When it comes to their environment Japanese are truly slobs. People simply don’t care. I’ve been pondering whether to go about painting some huge cloth signs to hang up along bridges and on the side of buildings asking, in Japanese, “Don’t you have any pride in your own country? I, a dirty foreigner, can see the awful mess of your land, why can’t you? Why don’t you at least clean up your garbage, if you can’t actually make an effort to make the environment healthy? Mt. Fuji is a disgrace!”

Knowing the Japanese, the police would be involved and I would be deported, most likely.

The scene and these thoughts killed the anticipation of taking beautiful photos. My wife and I sat down on a bench overlooking the river and watched a huge blue cloud obscure the sun and burst with god-rays, shafts of light walking over the cityscape, the edge of the light piercing our pupils. We held hands and talked about sad things, of endings. Of the final movement in a long struggle. A fat tabby cat squatted down just out of reach beside us, mewing for a handout. We laughed and in laughing broke down weeping. We turned our backs to the public path to hide in privacy, and cried together, still holding hands, the cold wind still brushing between our legs, our tears turning cold on our cheeks, and both of us reaching out gentle fingers to brush them away.

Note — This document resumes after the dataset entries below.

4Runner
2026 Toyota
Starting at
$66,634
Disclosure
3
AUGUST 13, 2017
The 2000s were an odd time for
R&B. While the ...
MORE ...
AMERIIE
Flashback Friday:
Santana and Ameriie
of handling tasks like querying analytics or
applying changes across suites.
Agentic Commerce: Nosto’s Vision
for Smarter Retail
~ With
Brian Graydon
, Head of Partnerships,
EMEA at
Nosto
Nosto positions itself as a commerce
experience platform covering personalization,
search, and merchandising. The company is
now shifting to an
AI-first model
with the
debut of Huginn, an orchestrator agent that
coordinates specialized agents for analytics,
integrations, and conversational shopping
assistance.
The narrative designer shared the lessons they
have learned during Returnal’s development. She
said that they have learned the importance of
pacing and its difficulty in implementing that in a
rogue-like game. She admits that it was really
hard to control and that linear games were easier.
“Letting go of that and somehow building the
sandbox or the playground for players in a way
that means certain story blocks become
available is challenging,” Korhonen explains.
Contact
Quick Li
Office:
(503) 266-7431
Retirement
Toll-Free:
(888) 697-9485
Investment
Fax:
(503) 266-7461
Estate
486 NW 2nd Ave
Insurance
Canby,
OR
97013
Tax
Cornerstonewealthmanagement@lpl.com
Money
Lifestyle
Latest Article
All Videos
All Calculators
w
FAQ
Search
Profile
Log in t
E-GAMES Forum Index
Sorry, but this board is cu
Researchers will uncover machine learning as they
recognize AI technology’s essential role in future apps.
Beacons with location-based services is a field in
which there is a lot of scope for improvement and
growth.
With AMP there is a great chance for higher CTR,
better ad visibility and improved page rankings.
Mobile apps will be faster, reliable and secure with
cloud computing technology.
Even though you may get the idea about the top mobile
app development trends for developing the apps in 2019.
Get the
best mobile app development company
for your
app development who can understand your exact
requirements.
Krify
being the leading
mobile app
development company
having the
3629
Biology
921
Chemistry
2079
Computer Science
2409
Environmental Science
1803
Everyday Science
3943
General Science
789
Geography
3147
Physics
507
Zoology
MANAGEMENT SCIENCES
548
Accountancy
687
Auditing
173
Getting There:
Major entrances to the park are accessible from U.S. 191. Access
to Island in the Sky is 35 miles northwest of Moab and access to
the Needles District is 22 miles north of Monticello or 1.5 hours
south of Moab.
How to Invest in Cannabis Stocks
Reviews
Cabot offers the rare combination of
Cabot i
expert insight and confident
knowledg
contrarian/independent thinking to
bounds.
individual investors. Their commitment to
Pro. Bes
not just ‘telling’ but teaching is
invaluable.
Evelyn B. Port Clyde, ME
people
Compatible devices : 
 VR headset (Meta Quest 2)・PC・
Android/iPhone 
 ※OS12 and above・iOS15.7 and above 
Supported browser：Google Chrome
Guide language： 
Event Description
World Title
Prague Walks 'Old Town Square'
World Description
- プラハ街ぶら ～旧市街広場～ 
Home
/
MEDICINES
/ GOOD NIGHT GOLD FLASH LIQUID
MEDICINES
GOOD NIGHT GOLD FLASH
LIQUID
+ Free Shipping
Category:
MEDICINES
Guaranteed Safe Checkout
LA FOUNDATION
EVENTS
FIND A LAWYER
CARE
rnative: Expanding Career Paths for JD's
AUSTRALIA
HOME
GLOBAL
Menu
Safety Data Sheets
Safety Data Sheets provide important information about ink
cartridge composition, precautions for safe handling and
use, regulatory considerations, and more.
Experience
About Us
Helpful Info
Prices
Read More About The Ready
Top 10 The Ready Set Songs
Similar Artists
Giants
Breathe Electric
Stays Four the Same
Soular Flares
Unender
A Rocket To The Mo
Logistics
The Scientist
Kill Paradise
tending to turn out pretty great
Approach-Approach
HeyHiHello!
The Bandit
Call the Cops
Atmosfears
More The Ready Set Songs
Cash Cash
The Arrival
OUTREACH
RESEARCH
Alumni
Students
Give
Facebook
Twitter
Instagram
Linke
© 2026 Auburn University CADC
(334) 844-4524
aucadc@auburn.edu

Three bombers pass by overhead as I write this and I ask, how can anything so abstract and faceless matter more than the difficulty of learning how to love and how to let go? Of knowing what is important to you and finding the language that would let you defend it and keep it near? I would say this is wisdom in the making, but I never knew until now that it hurts sometimes when wisdom comes calling. And that sometimes love involves conceding an absence that almost feels more than you can bear.

Kindness and grace sing alone in the evening, asking only that you listen. It is what you recognize in the heat of the setting sun, that last reaching out across a distance and feeling the warmth of someone who is necessary to your existence.